*What the task asks*
Whenever a line below includes the string "value", show it.

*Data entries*
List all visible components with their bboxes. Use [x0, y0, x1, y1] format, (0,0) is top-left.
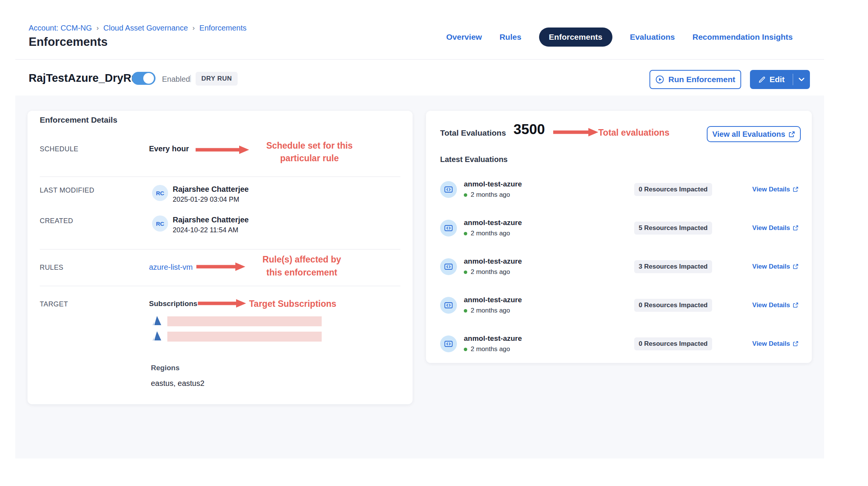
last-modified-timestamp: 2025-01-29 03:04 PM	[173, 196, 239, 204]
red-arrow	[198, 299, 246, 309]
view-details-link[interactable]: View Details	[752, 186, 798, 193]
target-annotation: Target Subscriptions	[249, 299, 336, 309]
view-details-link[interactable]: View Details	[752, 301, 798, 309]
tab-rules[interactable]: Rules	[499, 32, 521, 42]
evaluation-row: anmol-test-azure 2 months ago 3 Resource…	[440, 247, 798, 286]
play-circle-icon	[655, 75, 664, 84]
script-code-icon	[440, 181, 457, 198]
view-details-label: View Details	[752, 340, 790, 348]
avatar: RC	[152, 185, 168, 201]
regions-value: eastus, eastus2	[151, 379, 204, 388]
green-status-dot	[464, 232, 467, 235]
schedule-annotation-line1: Schedule set for this	[252, 141, 367, 151]
tab-evaluations[interactable]: Evaluations	[630, 32, 675, 42]
external-link-icon	[793, 341, 798, 347]
last-modified-label: LAST MODIFIED	[40, 186, 94, 194]
evaluation-age: 2 months ago	[471, 345, 510, 353]
tab-overview[interactable]: Overview	[446, 32, 482, 42]
evaluation-name: anmol-test-azure	[464, 180, 522, 188]
view-all-evaluations-label: View all Evaluations	[713, 130, 785, 139]
last-modified-name: Rajarshee Chatterjee	[173, 185, 249, 194]
external-link-icon	[789, 131, 795, 138]
green-status-dot	[464, 348, 467, 351]
target-label: TARGET	[40, 300, 68, 308]
toggle-knob	[143, 73, 154, 84]
evaluation-name: anmol-test-azure	[464, 257, 522, 266]
target-type-label: Subscriptions	[149, 300, 198, 308]
external-link-icon	[793, 302, 798, 308]
run-enforcement-label: Run Enforcement	[668, 75, 735, 84]
header-divider	[15, 59, 824, 60]
tab-enforcements[interactable]: Enforcements	[539, 28, 612, 47]
external-link-icon	[793, 264, 798, 269]
view-details-label: View Details	[752, 301, 790, 309]
rules-annotation-line1: Rule(s) affected by	[245, 254, 359, 265]
view-details-link[interactable]: View Details	[752, 263, 798, 271]
view-details-label: View Details	[752, 224, 790, 232]
row-divider	[40, 249, 400, 249]
view-details-label: View Details	[752, 263, 790, 271]
pencil-icon	[758, 76, 766, 84]
redacted-subscription-name	[167, 316, 322, 326]
breadcrumb-account[interactable]: Account: CCM-NG	[29, 24, 92, 32]
run-enforcement-button[interactable]: Run Enforcement	[649, 70, 741, 89]
rule-link[interactable]: azure-list-vm	[149, 263, 193, 272]
total-annotation: Total evaluations	[598, 128, 669, 138]
evaluation-name: anmol-test-azure	[464, 219, 522, 227]
view-details-link[interactable]: View Details	[752, 340, 798, 348]
resources-impacted-badge: 3 Resources Impacted	[634, 260, 712, 273]
tab-recommendation-insights[interactable]: Recommendation Insights	[693, 32, 793, 42]
red-arrow	[196, 145, 249, 156]
label-divider: |	[189, 74, 191, 83]
evaluation-row: anmol-test-azure 2 months ago 0 Resource…	[440, 324, 798, 363]
external-link-icon	[793, 186, 798, 192]
breadcrumb-cloud-asset-governance[interactable]: Cloud Asset Governance	[104, 24, 188, 32]
green-status-dot	[464, 271, 467, 274]
created-label: CREATED	[40, 217, 73, 225]
azure-icon	[151, 315, 163, 328]
latest-evaluations-list: anmol-test-azure 2 months ago 0 Resource…	[440, 170, 798, 363]
tab-bar: Overview Rules Enforcements Evaluations …	[446, 28, 793, 47]
schedule-annotation-line2: particular rule	[252, 153, 367, 164]
rules-annotation-line2: this enforcement	[245, 267, 359, 278]
resources-impacted-badge: 0 Resources Impacted	[634, 183, 712, 196]
latest-evaluations-label: Latest Evaluations	[440, 155, 508, 164]
view-all-evaluations-button[interactable]: View all Evaluations	[707, 126, 801, 142]
azure-icon	[151, 330, 163, 343]
edit-button-label: Edit	[769, 75, 785, 84]
evaluation-age: 2 months ago	[471, 268, 510, 276]
green-status-dot	[464, 193, 467, 197]
evaluation-row: anmol-test-azure 2 months ago 0 Resource…	[440, 286, 798, 324]
chevron-down-icon[interactable]	[793, 77, 810, 82]
edit-button[interactable]: Edit	[750, 70, 810, 89]
regions-label: Regions	[151, 364, 180, 372]
breadcrumb-separator-icon: ›	[97, 24, 99, 32]
enabled-toggle[interactable]	[132, 72, 155, 85]
script-code-icon	[440, 220, 457, 237]
resources-impacted-badge: 5 Resources Impacted	[634, 222, 712, 235]
external-link-icon	[793, 225, 798, 231]
evaluation-age: 2 months ago	[471, 307, 510, 314]
total-evaluations-label: Total Evaluations	[440, 128, 506, 138]
schedule-value: Every hour	[149, 144, 189, 153]
enabled-label: Enabled	[162, 75, 190, 84]
view-details-label: View Details	[752, 186, 790, 193]
enforcement-name: RajTestAzure_DryRun	[29, 72, 145, 84]
row-divider	[40, 286, 400, 286]
evaluation-row: anmol-test-azure 2 months ago 5 Resource…	[440, 209, 798, 247]
redacted-subscription-name	[167, 332, 322, 342]
resources-impacted-badge: 0 Resources Impacted	[634, 299, 712, 312]
breadcrumb: Account: CCM-NG › Cloud Asset Governance…	[29, 24, 246, 32]
schedule-label: SCHEDULE	[40, 145, 78, 153]
rules-label: RULES	[40, 264, 63, 272]
details-card-title: Enforcement Details	[40, 115, 117, 125]
breadcrumb-separator-icon: ›	[193, 24, 195, 32]
view-details-link[interactable]: View Details	[752, 224, 798, 232]
evaluation-row: anmol-test-azure 2 months ago 0 Resource…	[440, 170, 798, 209]
resources-impacted-badge: 0 Resources Impacted	[634, 337, 712, 350]
breadcrumb-enforcements[interactable]: Enforcements	[199, 24, 246, 32]
script-code-icon	[440, 258, 457, 275]
edit-button-main[interactable]: Edit	[750, 75, 793, 84]
created-timestamp: 2024-10-22 11:54 AM	[173, 226, 238, 234]
evaluation-age: 2 months ago	[471, 230, 510, 237]
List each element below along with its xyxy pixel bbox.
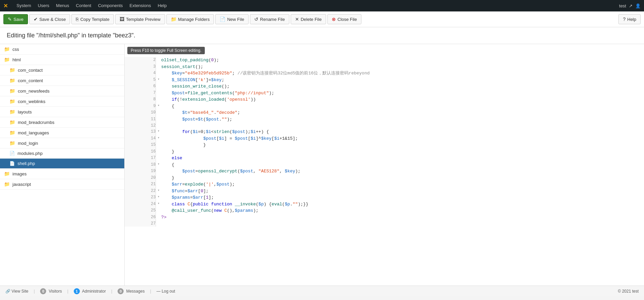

*Worked solution*
regions-value: eastus, eastus2	[151, 379, 204, 388]
schedule-value: Every hour	[149, 144, 189, 153]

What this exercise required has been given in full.